Record amount set for federal dollars on firearms reimbursement

Jeffs Blog
(Photo courtesy of Jeff Frischkorn)

Activated by record sales of firearms and ammunition, the U.S. Fish and Wildlife Service is reporting that another record has been set: $1.5 billion for disbursement to states and U.S. territories in grant money for fish and wildlife programs as well as such other items as shooting ranges and hunter education.

This $1.5 billion for Fiscal Year 2022 is nearly $500 million more than was dispersed in Fiscal Year 2021, which itself was some $121 million more than was distributed in Fiscal Year 2020.

Ohio will be a beneficiary of the excise tax-based largesse, too.
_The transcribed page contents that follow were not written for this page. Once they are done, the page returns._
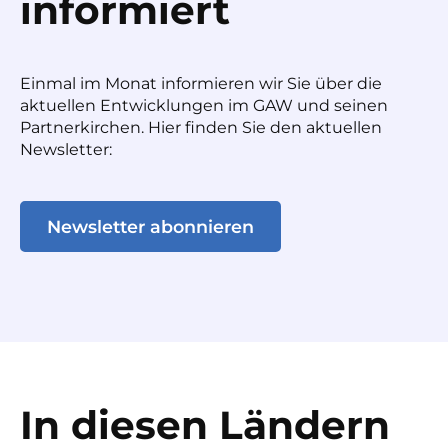
informiert
Einmal im Monat informieren wir Sie über die
aktuellen Entwicklungen im GAW und seinen
Partnerkirchen. Hier finden Sie den aktuellen
Newsletter:
Newsletter abonnieren
In diesen Ländern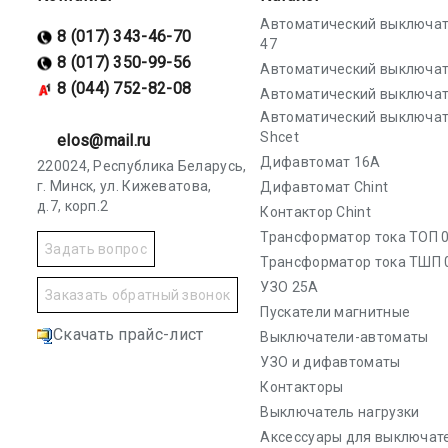
Автоматический выключат
8 (017) 343-46-70
47
8 (017) 350-99-56
Автоматический выключат
8 (044) 752-82-08
Автоматический выключат
Автоматический выключа
Shcet
elos@mail.ru
Дифавтомат 16А
220024, Республика Беларусь,
г. Минск, ул. Кижеватова,
Дифавтомат Chint
д.7, корп.2
Контактор Chint
Трансформатор тока ТОП 0
Задать вопрос
Трансформатор тока ТШП 
УЗО 25А
Заказать обратный звонок
Пускатели магнитные
Скачать прайс-лист
Выключатели-автоматы
УЗО и дифавтоматы
Контакторы
Выключатель нагрузки
Аксессуары для выключат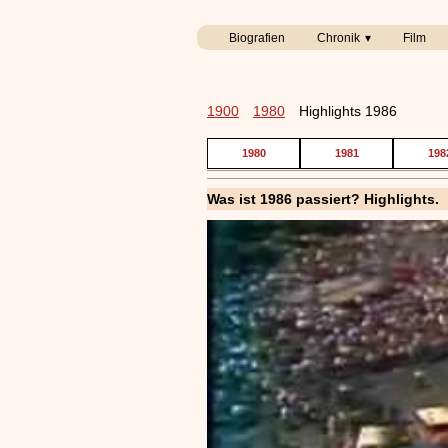
Biografien
Chronik
Film
1900
1980
Highlights 1986
1980
1981
198
Was ist 1986 passiert? Highlights.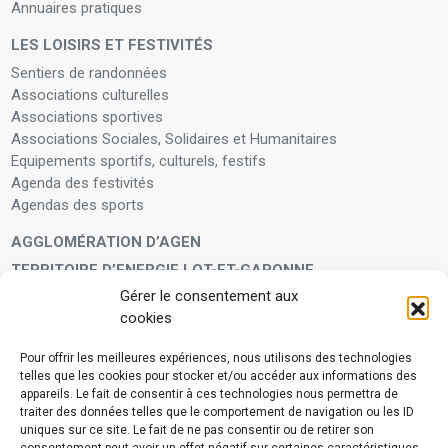
Annuaires pratiques
LES LOISIRS ET FESTIVITÉS
Sentiers de randonnées
Associations culturelles
Associations sportives
Associations Sociales, Solidaires et Humanitaires
Equipements sportifs, culturels, festifs
Agenda des festivités
Agendas des sports
AGGLOMÉRATION D’AGEN
TERRITOIRE D’ENERGIE LOT-ET-GARONNE
Gérer le consentement aux
LA FAMILLE
cookies
Petite enfance
Enfants et adolescents
Pour offrir les meilleures expériences, nous utilisons des technologies
telles que les cookies pour stocker et/ou accéder aux informations des
VIVRE À VOS CÔTÉS
appareils. Le fait de consentir à ces technologies nous permettra de
Service municipal d’aide administrative
traiter des données telles que le comportement de navigation ou les ID
uniques sur ce site. Le fait de ne pas consentir ou de retirer son
Aide à la personne en difficulté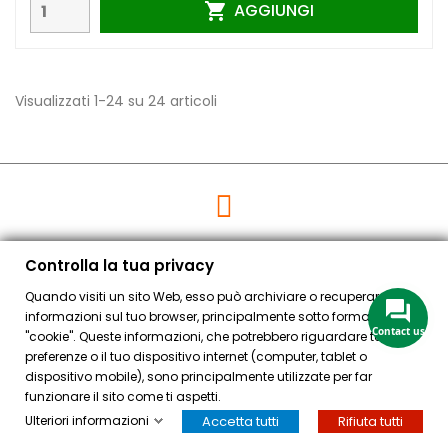
AGGIUNGI

Visualizzati 1-24 su 24 articoli
Regala un Buono acquisto
Controlla la tua privacy
Se non sai cosa regalare ad un artista,
Quando visiti un sito Web, esso può archiviare o recuperare
acquista un buono spesa Bellearti.it!
informazioni sul tuo browser, principalmente sotto forma di
Risparmi tempo e non corri il rischio di
Contact us
"cookie". Queste informazioni, che potrebbero riguardare te, le tue
sbagliare.
preferenze o il tuo dispositivo internet (computer, tablet o
dispositivo mobile), sono principalmente utilizzate per far
funzionare il sito come ti aspetti.
Ulteriori informazioni
Accetta tutti
Rifiuta tutti
HOME
ACCOUNT
CASSA
CERCA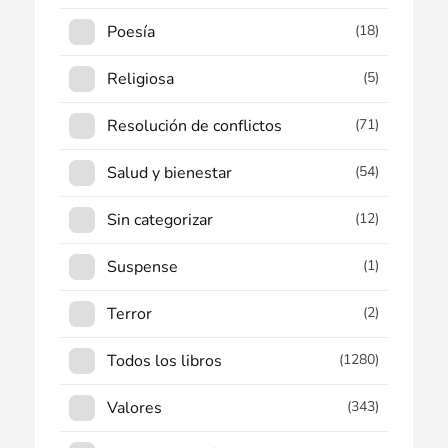
Poesía
(18)
Religiosa
(5)
Resolución de conflictos
(71)
Salud y bienestar
(54)
Sin categorizar
(12)
Suspense
(1)
Terror
(2)
Todos los libros
(1280)
Valores
(343)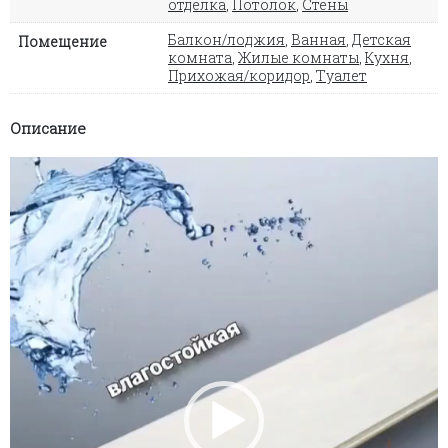
отделка
,
Потолок
,
Стены
Балкон/лоджия
,
Ванная
,
Детская
Помещение
комната
,
Жилые комнаты
,
Кухня
,
Прихожая/коридор
,
Туалет
Описание
Видеоплеер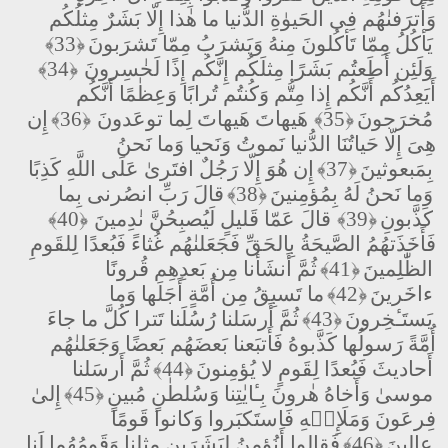
وَأَترَفنٰهُم فِى الحَيوٰةِ الدُّنيا ما هٰذا إِلّا بَشَرٌ مِثلُكُم
يَأكُلُ مِمّا تَأكُلونَ مِنهُ وَيَشرَبُ مِمّا تَشرَبونَ
﴿33﴾
وَلَئِن أَطَعتُم بَشَرًا مِثلَكُم إِنَّكُم إِذًا لَخٰسِرونَ
﴿34﴾
أَيَعِدُكُم أَنَّكُم إِذا مِتُّم وَكُنتُم تُرابًا وَعِظٰمًا أَنَّكُم
مُخرَجونَ
﴿35﴾
هَيهاتَ هَيهاتَ لِما توعَدونَ
﴿36﴾
إِن
هِىَ إِلّا حَياتُنَا الدُّنيا نَموتُ وَنَحيا وَما نَحنُ
بِمَبعوثينَ
﴿37﴾
إِن هُوَ إِلّا رَجُلٌ افتَرىٰ عَلَى اللَّهِ كَذِبًا
وَما نَحنُ لَهُ بِمُؤمِنينَ
﴿38﴾
قالَ رَبِّ انصُرنى بِما
كَذَّبونِ
﴿39﴾
قالَ عَمّا قَليلٍ لَيُصبِحُنَّ نٰدِمينَ
﴿40﴾
فَأَخَذَتهُمُ الصَّيحَةُ بِالحَقِّ فَجَعَلنٰهُم غُثاءً فَبُعدًا لِلقَومِ
الظّٰلِمينَ
﴿41﴾
ثُمَّ أَنشَأنا مِن بَعدِهِم قُرونًا
ءاخَرينَ
﴿42﴾
ما تَسبِقُ مِن أُمَّةٍ أَجَلَها وَما
يَستَـٔخِرونَ
﴿43﴾
ثُمَّ أَرسَلنا رُسُلَنا تَترا كُلَّ ما جاءَ
أُمَّةً رَسولُها كَذَّبوهُ فَأَتبَعنا بَعضَهُم بَعضًا وَجَعَلنٰهُم
أَحاديثَ فَبُعدًا لِقَومٍ لا يُؤمِنونَ
﴿44﴾
ثُمَّ أَرسَلنا
موسىٰ وَأَخاهُ هٰرونَ بِـٔايٰتِنا وَسُلطٰنٍ مُبينٍ
﴿45﴾
إِلىٰ
فِرعَونَ وَمَلَإِي۟هِ فَاستَكبَروا وَكانوا قَومًا
عالينَ
﴿46﴾
فَقالوا أَنُؤمِنُ لِبَشَرَينِ مِثلِنا وَقَومُهُما لَنا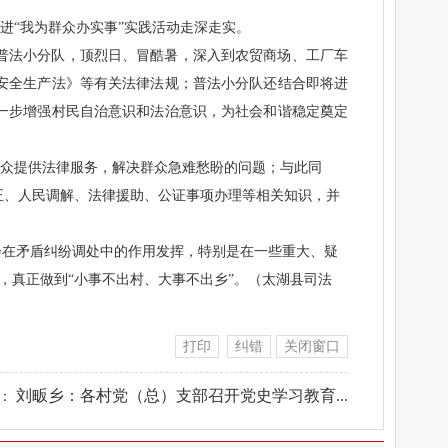
进“我为群众办实事”实践活动走深走实。
普法小分队，顶烈日、冒酷暑，深入到农贸商场、工厂车
安全生产法》等有关法律法规；普法小分队还结合即将进
一步增强村民自治意识和法治意识，为社会和谐稳定奠定
群众提供法律服务，解决群众急难愁盼的问题；与此同
正、人民调解、法律援助、公证事项办理等相关知识，并
会在矛盾纠纷调处中的作用发挥，特别是在一些重大、疑
，真正做到“小事不出村、大事不出乡”。（太湖县司法
打印
纠错
关闭窗口
刘畈乡：各村党（总）支部召开党史学习教育...
条：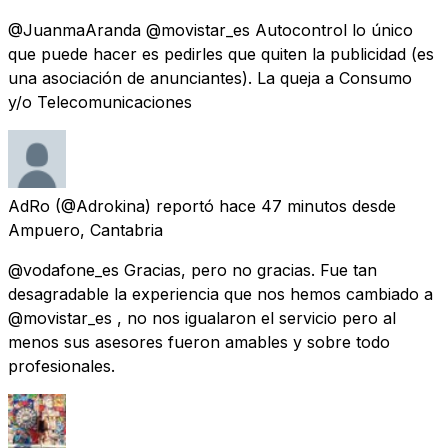
@JuanmaAranda @movistar_es Autocontrol lo único
que puede hacer es pedirles que quiten la publicidad (es
una asociación de anunciantes). La queja a Consumo
y/o Telecomunicaciones
AdRo
(@Adrokina) reportó
hace 47 minutos
desde
Ampuero, Cantabria
@vodafone_es Gracias, pero no gracias. Fue tan
desagradable la experiencia que nos hemos cambiado a
@movistar_es , no nos igualaron el servicio pero al
menos sus asesores fueron amables y sobre todo
profesionales.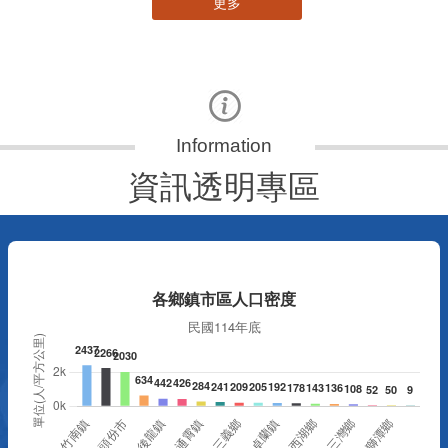
更多
資訊透明專區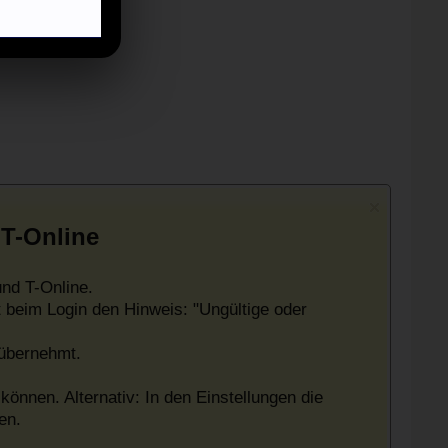
 T-Online
nd T-Online.
 beim Login den Hinweis: "Ungültige oder
 übernehmt.
können. Alternativ: In den Einstellungen die
en.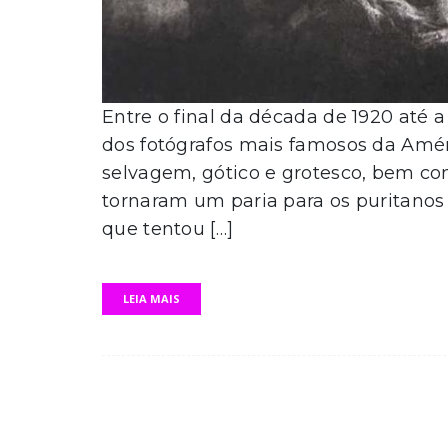
Entre o final da década de 1920 até 
dos fotógrafos mais famosos da Amér
selvagem, gótico e grotesco, bem co
tornaram um paria para os puritanos 
que tentou […]
LEIA MAIS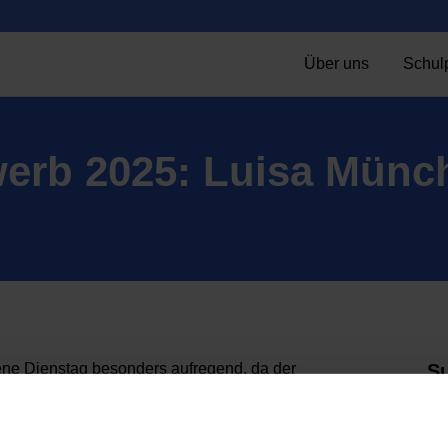
Über uns
Schulp
erb 2025: Luisa Münc
ene Dienstag besonders aufregend, da der
S
s Deutschen Buchhandels stattfand. An der
Luisa Münch aus der Klasse 6f. Weitere Teilnehmer
 Ben Hellmig. Luisa gelang es am besten ihren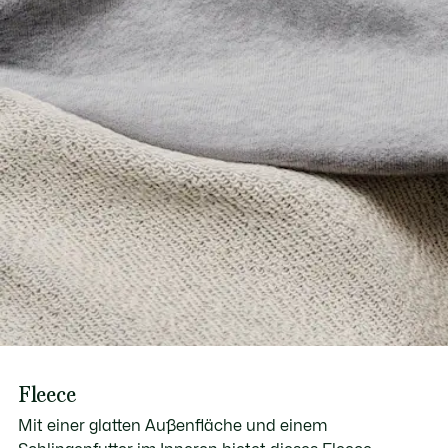
Fleece
Mit einer glatten Außenfläche und einem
The program exists via taxes levied on firearms, ammunition, and some archery tackle under the banner commonly referred to by its Congressional origin: the Pittman-Roberson Act for hunting/shooting-related items.

For fishing-associated projects, money comes from the Dingell-Johnson/Wallop-Breaux funds, and supported by excise taxes on fishing tackle and a portion of the federal gasoline tax.

Collectively, the two entities are known as the Wildlife and Sport Fish Restoration Program.

Monies are distributed through grants for approved project reimbursement, and are based on the number of either hunting or fishing license sold in a state as well as the state’s size.

The Fiscal Year 2022 final apportionment for Wildlife Restoration Fund totals nearly $1.12 billion. That figure is markedly more than the rounded-off $678.89 million awarded in Fiscal 2021, and considerably more than the $601.83 million presented in Fiscal 2020.

However and interestingly, the Fiscal Year 2022 total outlay for Sport Fish Restoration is actually down from that awarded in Fiscal Year 2021: $399.66 million verses $414.26 million.

In Fiscal Year 2020, the figure was $369.73 million.

Ohio’s share of the Fiscal Year 2022 Restoration Aid pot includes $7.86 million for Sport Fish Restoration initiatives and $21.92 million for Wildlife Restoration initiatives. In Fiscal 2021, those figures were $8.14 million and $13.51 million, respectively.

Just for some comparison for Fiscal Year 2022, Texas will collected $19.98 million for Sport Fish Restoration and another $51.09 million in Wildlife Restoration funds.

At the opposite end, in Fiscal 2022, several U.S. territories will each get $1.86 million in Wildlife Restoration aid money (the District of Columbia will get none), and $1.33 million in Fish Restoration money, including for Washington D.C.